◆ Given information ◆
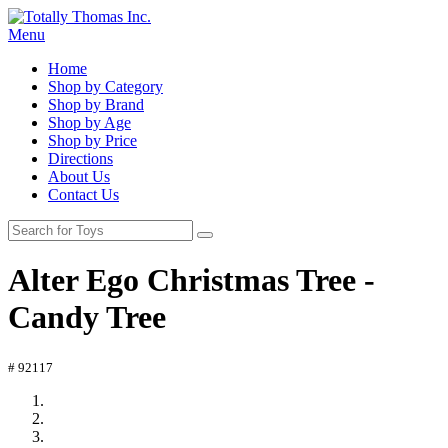
Menu
Home
Shop by Category
Shop by Brand
Shop by Age
Shop by Price
Directions
About Us
Contact Us
Alter Ego Christmas Tree -
Candy Tree
# 92117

◆ Problem to solve ◆
Please set down the data above exactly as given, leaving every picture out.

◆ Output ◆
Menu
Home
Shop by Category
Shop by Brand
Shop by Age
Shop by Price
Directions
About Us
Contact Us
Alter Ego Christmas Tree -
Candy Tree
# 92117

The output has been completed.